§ About this task:
Would you please reproduce all the entries exactly, leaving the pictures out?

§ Records for processing:
_ _ _ _ _
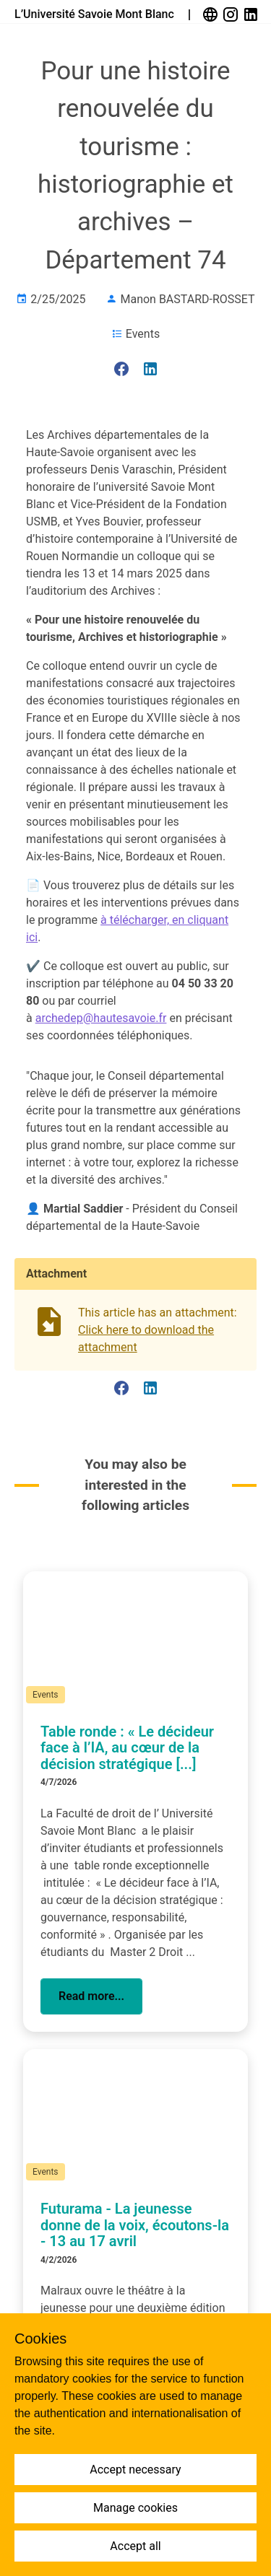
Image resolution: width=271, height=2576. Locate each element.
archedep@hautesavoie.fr (101, 1018)
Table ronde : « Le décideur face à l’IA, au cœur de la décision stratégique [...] (127, 1748)
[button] (91, 1996)
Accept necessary (135, 2469)
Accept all (135, 2546)
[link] (212, 14)
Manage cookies (135, 2508)
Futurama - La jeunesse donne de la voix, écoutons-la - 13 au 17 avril (134, 2225)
_ _ _ _ _
§ Result for this exercise:
Image resolution: width=271, height=2576. Locate each element.
archedep@hautesavoie.fr (101, 1018)
Table ronde : « Le décideur face à l’IA, au cœur de la décision stratégique [...] (127, 1748)
[button] (91, 1996)
Accept necessary (135, 2469)
Accept all (135, 2546)
[link] (212, 14)
Manage cookies (135, 2508)
Futurama - La jeunesse donne de la voix, écoutons-la - 13 au 17 avril (134, 2225)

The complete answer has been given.